An Open Letter to the Husband with a Spouse in Chronic Pain

An Open Letter to the Husband with a Spouse in Chronic Pain

 An Open Letter to the Husband With a Spouse In Chronic Pain

The last thing she wants to hear is “What’s wrong with you?!”

Gentlemen,
You come home from work and find your wife crying, quiet or stressed. For a woman who is usually happy all the time, this might warrant a caring question, but, if she suffers from depression or ongoing pain, a “What’s wrong with you?” probably will not be welcomed in this instance.'


You need to know that a woman, especially one struggling with depression or going through PMS, do not always know why she is sad or just wants to cry. She just wants to. No rhyme or reason. Women are wired differently than men so many men may have a hard time understanding this concept.
Asking a woman what is wrong in a tone that implies she has no reason to be sad and teary will NOT go over well with her.
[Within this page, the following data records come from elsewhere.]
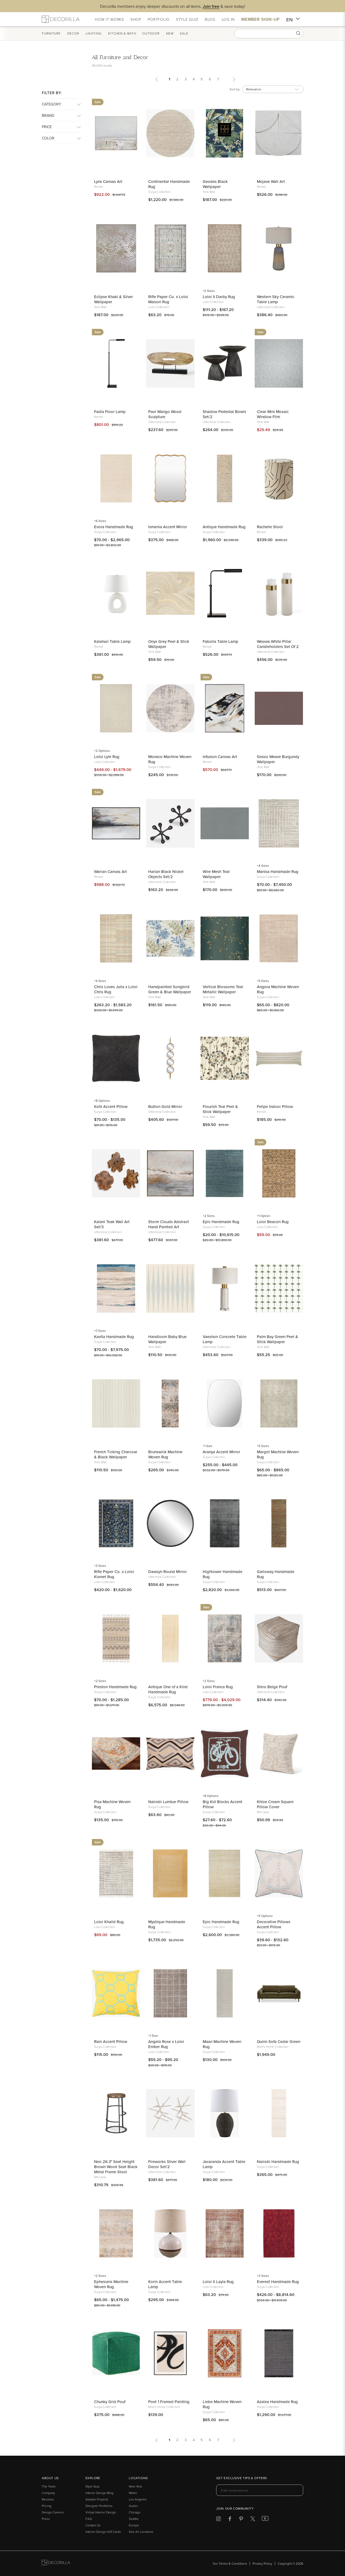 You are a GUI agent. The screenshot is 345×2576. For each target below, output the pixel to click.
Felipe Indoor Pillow (275, 1106)
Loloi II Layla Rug (218, 2281)
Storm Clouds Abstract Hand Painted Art (168, 1224)
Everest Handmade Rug (278, 2281)
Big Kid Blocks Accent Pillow (222, 1804)
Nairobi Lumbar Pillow (168, 1801)
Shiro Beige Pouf (272, 1686)
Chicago (134, 2512)
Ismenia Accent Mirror (167, 526)
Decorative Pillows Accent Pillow (273, 1924)
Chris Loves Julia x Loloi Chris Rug (115, 989)
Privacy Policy (262, 2563)
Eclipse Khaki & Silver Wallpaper (113, 299)
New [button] (170, 33)
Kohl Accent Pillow (110, 1106)
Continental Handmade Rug (169, 184)
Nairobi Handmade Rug (278, 2161)
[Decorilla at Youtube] (265, 2519)
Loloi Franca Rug (218, 1686)
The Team (49, 2486)
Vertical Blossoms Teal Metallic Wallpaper (223, 989)
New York (135, 2486)
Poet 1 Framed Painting (168, 2401)
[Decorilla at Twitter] (252, 2520)
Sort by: (235, 89)
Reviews (48, 2499)
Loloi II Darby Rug (219, 296)
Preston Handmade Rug (115, 1686)
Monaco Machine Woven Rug (169, 759)
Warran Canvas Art (110, 871)
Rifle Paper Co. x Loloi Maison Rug (168, 299)
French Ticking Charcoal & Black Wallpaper (115, 1454)
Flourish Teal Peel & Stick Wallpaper (220, 1109)
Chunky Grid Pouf (109, 2401)
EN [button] (293, 19)
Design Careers (53, 2512)
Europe (134, 2525)
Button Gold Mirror (165, 1106)
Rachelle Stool (270, 526)
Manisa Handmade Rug (277, 871)
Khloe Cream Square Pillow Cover (275, 1804)
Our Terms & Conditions (230, 2563)
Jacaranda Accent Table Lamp (224, 2164)
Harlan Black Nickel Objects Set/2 (166, 874)
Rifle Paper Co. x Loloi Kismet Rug (114, 1574)
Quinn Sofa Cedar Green (278, 2041)
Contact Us (93, 2525)
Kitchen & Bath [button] (122, 33)
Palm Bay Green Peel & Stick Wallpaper (277, 1339)
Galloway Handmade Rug (275, 1574)
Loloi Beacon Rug (273, 1221)
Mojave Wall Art (271, 181)
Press (46, 2518)
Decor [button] (73, 33)
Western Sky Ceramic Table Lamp (275, 299)
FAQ (88, 2518)
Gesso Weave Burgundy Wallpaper (278, 759)
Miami (133, 2492)
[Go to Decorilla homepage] (56, 2563)
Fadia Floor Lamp (110, 411)
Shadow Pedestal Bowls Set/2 (224, 414)
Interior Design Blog (99, 2492)
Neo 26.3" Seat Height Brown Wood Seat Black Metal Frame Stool (115, 2166)
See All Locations (141, 2531)
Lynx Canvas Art (108, 181)
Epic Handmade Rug (221, 1221)
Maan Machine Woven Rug (222, 2044)
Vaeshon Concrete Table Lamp (224, 1339)
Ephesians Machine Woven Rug (111, 2284)
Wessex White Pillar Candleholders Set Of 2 (278, 644)
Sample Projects (96, 2499)
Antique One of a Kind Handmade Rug (168, 1689)
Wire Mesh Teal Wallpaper (216, 874)
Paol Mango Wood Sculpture (164, 414)
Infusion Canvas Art (220, 756)
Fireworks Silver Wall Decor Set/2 (166, 2164)
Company (48, 2492)
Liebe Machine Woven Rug (222, 2404)
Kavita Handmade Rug (114, 1336)
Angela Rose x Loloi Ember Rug (166, 2044)
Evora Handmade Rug (113, 526)
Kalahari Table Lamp (112, 641)
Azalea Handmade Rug (277, 2401)
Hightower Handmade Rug (222, 1574)
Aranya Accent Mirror (221, 1451)
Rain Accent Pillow (110, 2041)
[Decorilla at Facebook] (229, 2520)
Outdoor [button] (150, 33)
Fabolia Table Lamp (220, 641)
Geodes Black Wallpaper (215, 184)
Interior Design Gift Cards (103, 2531)
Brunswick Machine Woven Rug (165, 1454)
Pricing (46, 2505)
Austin (133, 2505)
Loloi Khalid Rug (109, 1921)
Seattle (134, 2518)
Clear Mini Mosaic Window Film (273, 414)
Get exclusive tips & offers (241, 2478)
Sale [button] (184, 33)
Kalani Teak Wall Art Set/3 (112, 1224)
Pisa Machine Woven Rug (112, 1804)
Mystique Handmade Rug (166, 1924)
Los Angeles (138, 2499)
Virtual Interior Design (100, 2512)
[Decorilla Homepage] (61, 19)
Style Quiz (92, 2486)
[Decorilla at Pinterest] (241, 2520)
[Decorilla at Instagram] (218, 2520)
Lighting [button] (93, 33)
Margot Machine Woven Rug (278, 1454)
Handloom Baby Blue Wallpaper (167, 1339)
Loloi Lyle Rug (106, 756)
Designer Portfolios (99, 2505)
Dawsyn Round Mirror (167, 1571)
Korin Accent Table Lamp (165, 2284)
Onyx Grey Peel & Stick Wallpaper (168, 644)
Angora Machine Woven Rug (278, 989)
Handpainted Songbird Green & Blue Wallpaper (169, 989)
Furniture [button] (51, 33)
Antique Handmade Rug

If she suffers from chronic pain, that agony will cause her to tire very quickly. Working outside the home or even at the home will exhaust her when she is working under continual discomfort, often causing her to be quiet and withdrawn. She isn’t angry. Just worn out…. depleted. Exhaustion often begets emotional distress.










So what’s a man to do?


The tired or pained woman would simply appreciate empathy. Empathy?!! What’s that?
Empathy: the ability to understand and share the feelings of another.

This is different from sympathy where you feel sorry for someone but not necessarily understand their feelings. A lot of times you empathize with someone because you have experienced a similar instance.

Your loved one does NOT want you to fix her problems. She doesn’t even always want to tell you what is wrong because often she doesn’t understand it herself or is just too tired to care.
So what DOES a woman want?

For one, it often depends upon the woman.
A gift of flowers – just because.
Her favorite chocolate… or dessert.
If she is introverted she will often appreciate a caring embrace.
To be told that you love her
A massage. If you can’t give her one that lasts at least fifteen minutes, offering to pay for one elsewhere would be appreciated.
A day at the spa for pampering
A quiet walk, holding hands.
Pray for her…. WITH her
A light touch on the arm or shoulder as you pass by
Aromatherapy: Burning candles or something with a calming scent. Oils or flowers. Preferred scents: lemon, lavender, rosemary, jasmine, cinnamon or peppermint
Helping out with supper or with the kids so that she can get some rest.
Sometimes all she wants is quiet time….ALONE.

Normally a woman does not like to feel depressed or in constant pain. Making her feel bad for feeling this way will not help her feel better about herself. A lot of times illnesses like fibromyalgia or arthritis will feel like you have the body aches of flu, but constantly. They don’t mean to be grumpy but the constant pain is draining.

This is your chance to exercise the first part of your vow, “in sickness and in health.” Your wife needs a friend who understands and won’t criticize. Be that person for her.
She wants to know that you care about her.
Thanks for your understanding and support!